Arias a tout lu, a tout vu, il veut le persuader ainsi, c'est un homme universel et il se donne pour tel, il aime mieux mentir que de se taire ou de paraître ignorer quelque chose. On parle, à la table, d'un grand d'une cour du Nord : il prend la parole et l'ôte à ceux qui allaient dire ce qu'ils en savent ; il s'oriente dans cette région lointaine comme s'il en était originaire, il discourt des mœurs de cette cour, des femmes du pays, de ses lois et coutumes : il récite des historiettes qui y sont arrivées, il les trouve plaisantes, et il en rit le premier, jusqu'à éclater. Quelqu'un se hasarde de le contredire, et lui prouve nettement qu'il dit des choses qui ne sont pas vraies. Arrias ne se trouble point, prend feu au contraire contre l'interrupteur : "Je n'avance, lui dit-il, je ne raconte rien que je ne sache d'original : je l'ai appris de Sethon, ambassadeur de France dans cette cour, revenu à Paris depuis quelques jours, que je connais familièrement, que j'ai fort interrogé, et qui ne m'a caché aucune circonstance."

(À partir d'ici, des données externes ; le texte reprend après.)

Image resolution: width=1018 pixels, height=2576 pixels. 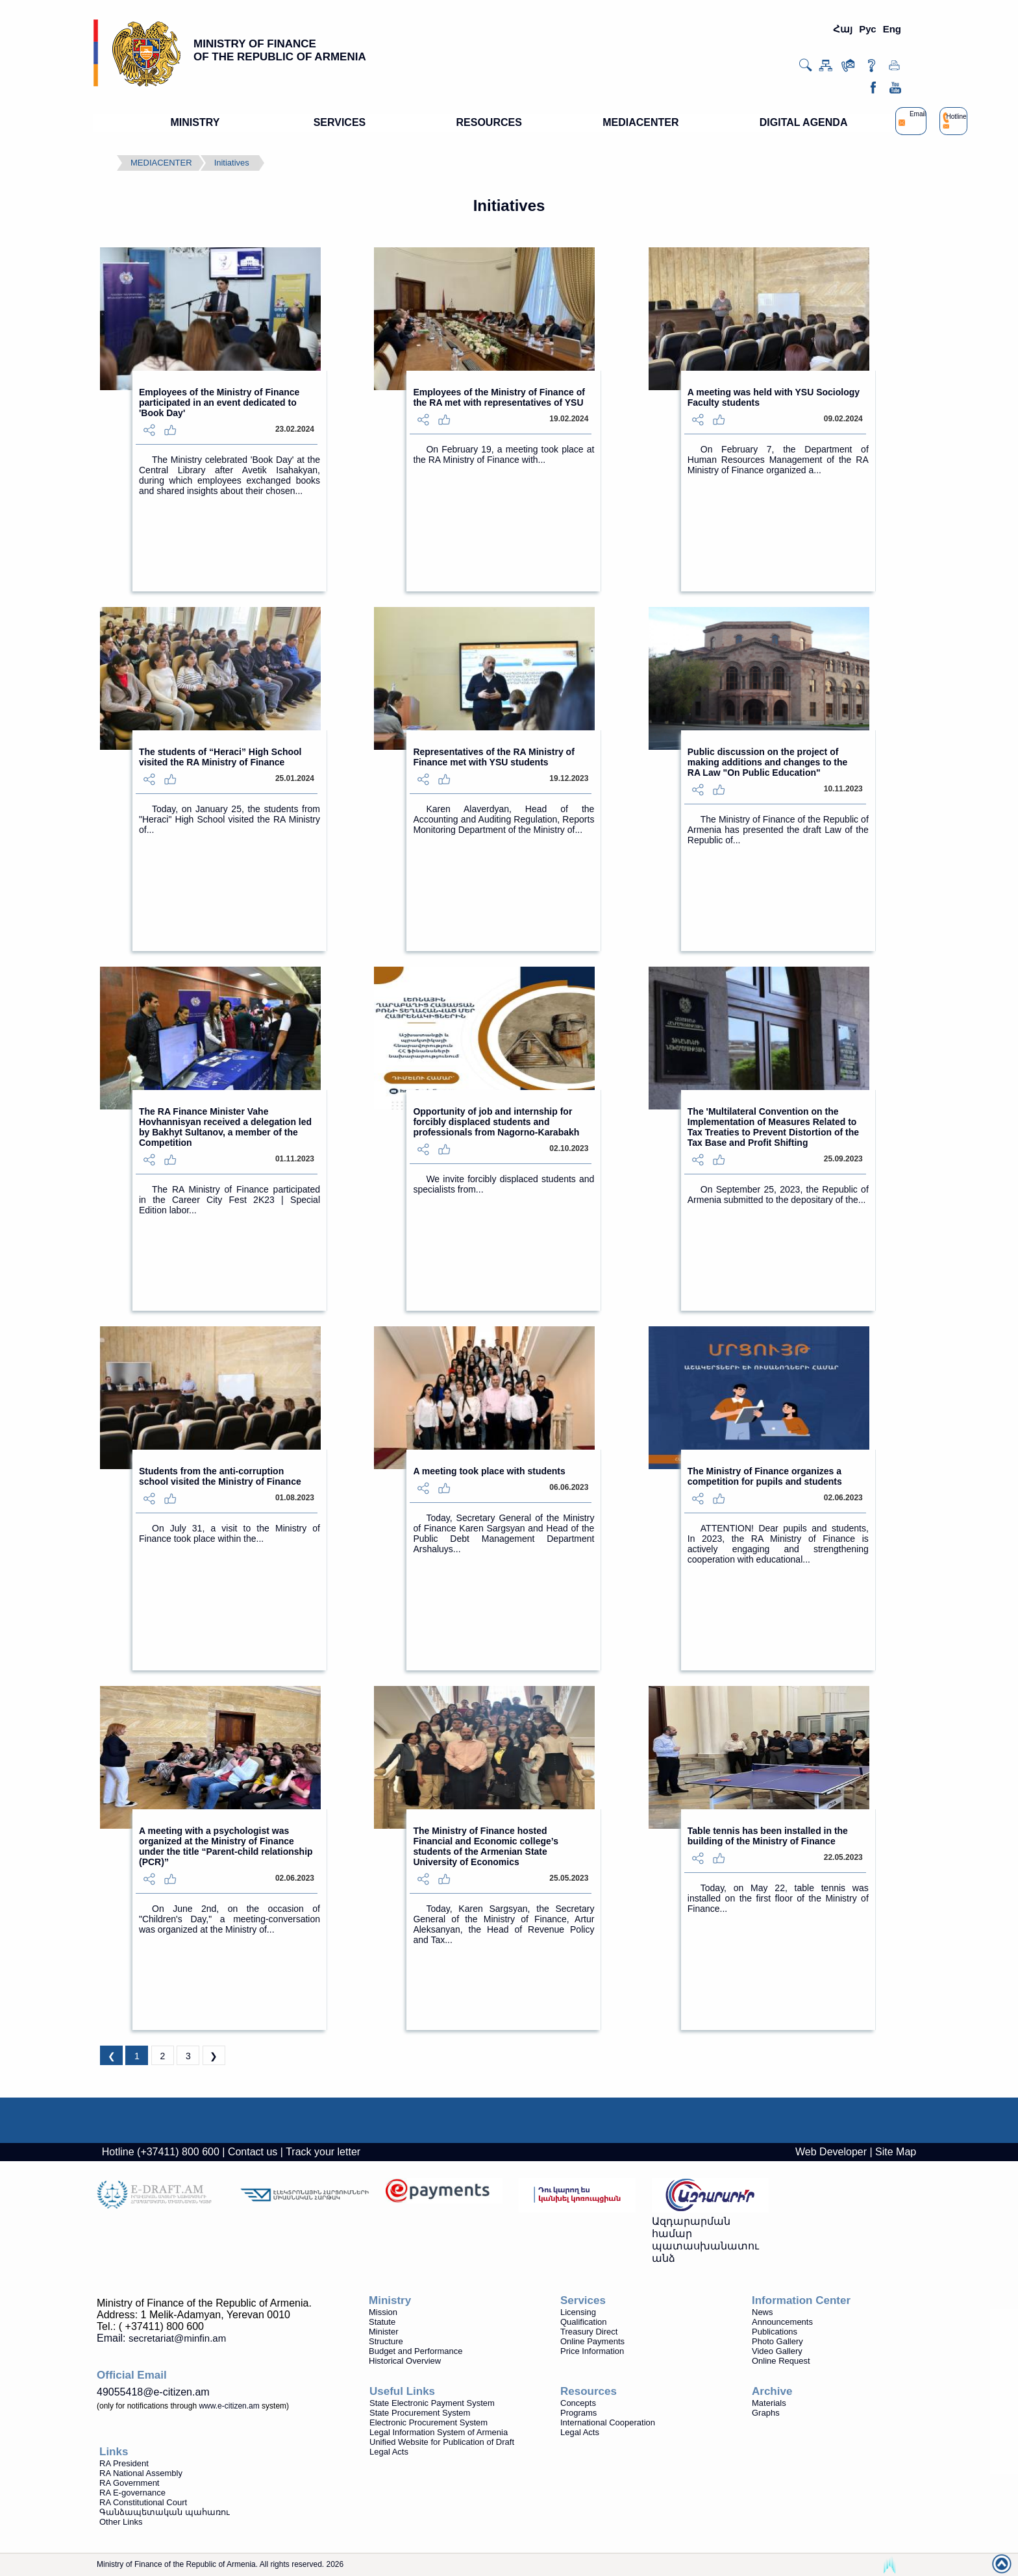 What do you see at coordinates (419, 2413) in the screenshot?
I see `State Procurement System` at bounding box center [419, 2413].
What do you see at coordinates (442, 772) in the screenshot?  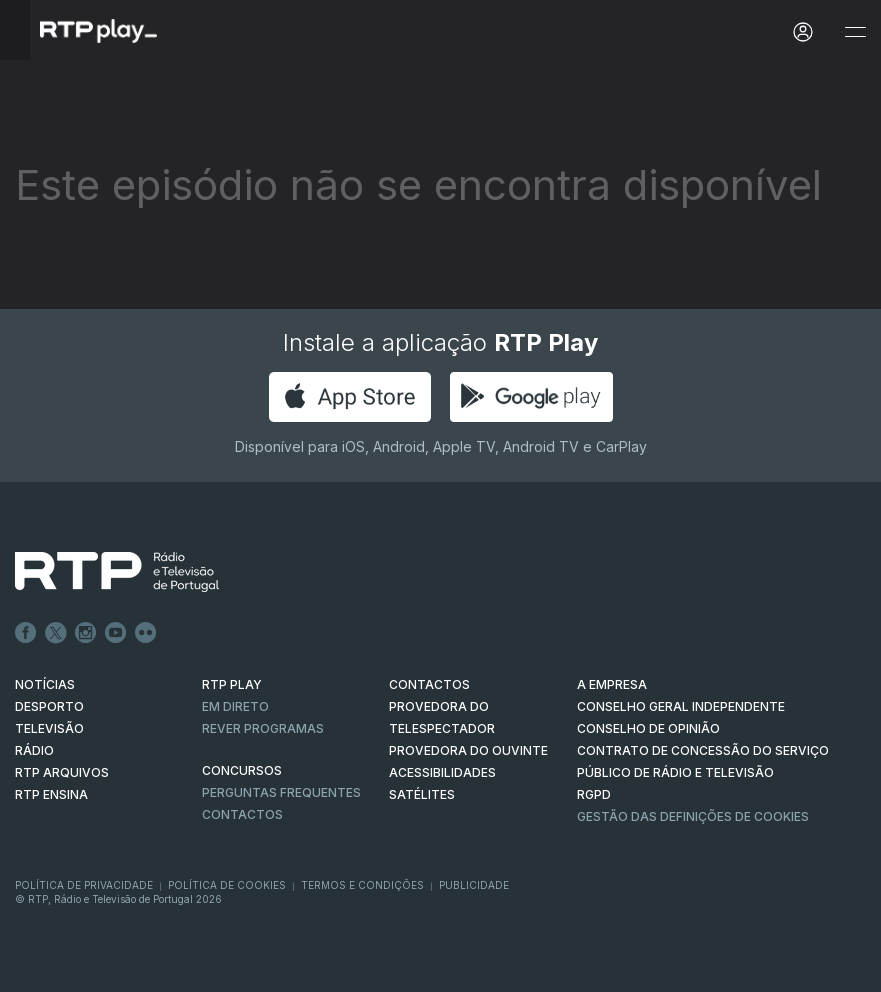 I see `ACESSIBILIDADES` at bounding box center [442, 772].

Il reprenait le fil de sa narration avec plus de confiance qu'il ne l'avait commencée, lorsque l'un des convives lui dit : "C'est Sethon à qui vous parlez, lui-même, et qui arrive de son ambassade."

Champagne

Champagne, au sortir d'un long dîner, qui lui enfle l'estomac, et dans les douces fumées du vin d'Avenay ou de Sillery, signe un ordre qu'on lui présente, qui ôterait le pain à toute une province si l'on n'y remédiait. Il est excusable : quel moyen de comprendre, dans la première heure de la digestion, qu'on puisse, quelque part, mourir de faim ?

Le riche et le pauvre

Gîton a le teint frais, le visage plein et les joues pendantes, l'œil fixe et assuré, les épaules larges, l'estomac haut, la démarche ferme et délibérée. Il parle avec assurance ; il fait répéter celui qui l'entretient, et il ne goûte que médiocrement tout ce qu'il lui dit. Il déploie un ample mouchoir et se mouche avec grand bruit ; (…). Phédon a les yeux creux, le teint échauffé, le corps sec et le visage maigre ; il dort peu, et d'un sommeil fort léger, il est abstrait, rêveur, et il a avec de l'esprit l'air d'un stupide : il oublie de dire ce qu'il sait, ou de parler d'événements qui lui sont connus. (…).

Iphis

Iphis voit à l'église un soulier d'une nouvelle mode. Il regarde le sien et en rougit. Il ne se croit plus habillé. Il était venu à la messe pour s'y montrer, et il se cache ; le voilà retenu par le pied dans sa chambre tout le reste du jour. Il a la main douce et il l'entretient avec une pâte de senteur ; il a soin de rire pour montrer ses dents ; il fait la petite bouche et il n'y a guère de moments où il ne veuille sourire ; il regarde ses jambes, il se voit au miroir : l'on ne peut être plus content de personne qu'il ne l'est de lui-même ; il s'est acquis une voix claire et délicate, et heureusement il parle gras ; il a un mouvement de tête, et je ne sais quel adoucissement dans les yeux dont il n'oublie pas de s'embellir ; il a une démarche molle et le plus joli maintien qu'il est capable de se procurer ; il met du rouge, mais rarement, il n'en fait pas habitude ; il est vrai qu'il porte des chausses et un chapeau, et qu'il n'a ni boucles d'oreilles ni collier de perles, aussi ne l'ai-je pas mis dans le chapitre des femmes.